The Rise of Traumadelic Culture & the Capture of Psychedelics

In this article, it’s not my intention to downplay the profound effect that trauma can have on an individual’s wellbeing, but to explore a critical analyses of psychedelic psychotherapy and trauma-centered therapy based on my experiences in the overlapping worlds of plant medicine and therapy over the past decade or so.
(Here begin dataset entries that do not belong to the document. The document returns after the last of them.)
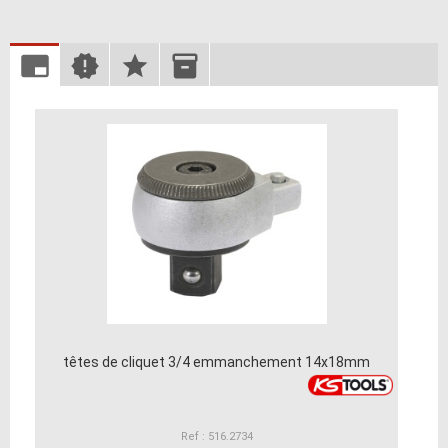
têtes de cliquet 3/4 emmanchement 14x18mm
Ref : 516.2734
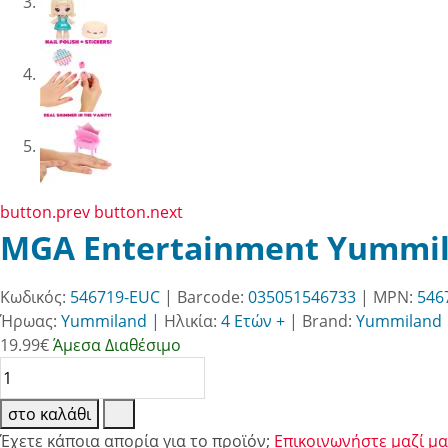
button.prev
button.next
MGA Entertainment Yummilan
Κωδικός:
546719-EUC
| Barcode:
035051546733
| MPN:
546
Ήρωας:
Yummiland
|
Ηλικία:
4 Ετών +
|
Brand:
Yummiland
19.99
€
Άμεσα Διαθέσιμο
στο καλάθι
Έχετε κάποια απορία για το προϊόν;
Επικοινωνήστε μαζί μα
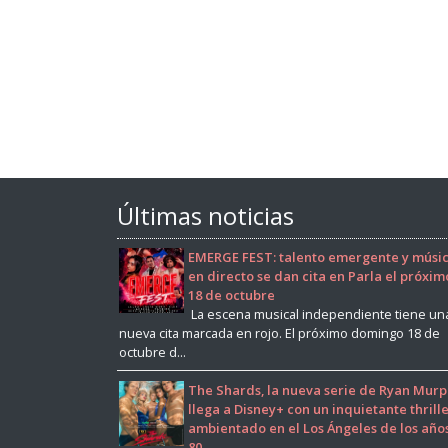
Últimas noticias
EMERGE FEST: talento emergente y músi
en directo se dan cita en Parla el próxim
18 de octubre
La escena musical independiente tiene un
nueva cita marcada en rojo. El próximo domingo 18 de
octubre d...
The Shards, la nueva serie de Ryan Murp
llega a Disney+ con un inquietante thrill
ambientado en el Los Ángeles de los año
80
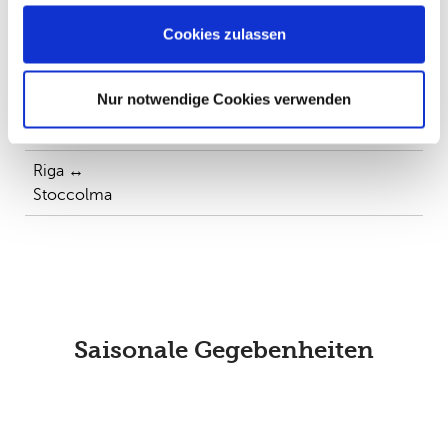
Cookies zulassen
Riga ↔
Liepaja ↔
Ventspils ↔
Riga ↔
Nur notwendige Cookies verwenden
Helsinki
Travemünde
Nynäshamn
Mariehamn
Riga ↔
Stoccolma
Saisonale Gegebenheiten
The intention with all my work is to support individuals on their path of healing, growth and transformation, not just for their own sense of wellbeing but also so they can become agents of positive change in their families, communities and the world.

This article has been a long time coming, but it seems perfectly timed that I feel compelled to write and publish it now. As of this writing, I’ve decided to not renew my 3-year certification as a Compassionate Inquire practitioner, and it happens to be just a few days after an event we can mark as “peak Traumadelic Culture” — when Gabor Maté interviewed Prince Harry about his childhood trauma on a pay-per-view broadcast that cost 50 bucks a pop (no refunds). An interview in which Maté, who is a retired family physician and not a trained psychiatrist, diagnosed Harry with ADD. Trauma as public spectacle is nothing new, but the commercial crassness of this event surely signals a new low, even for Traumadelic Culture.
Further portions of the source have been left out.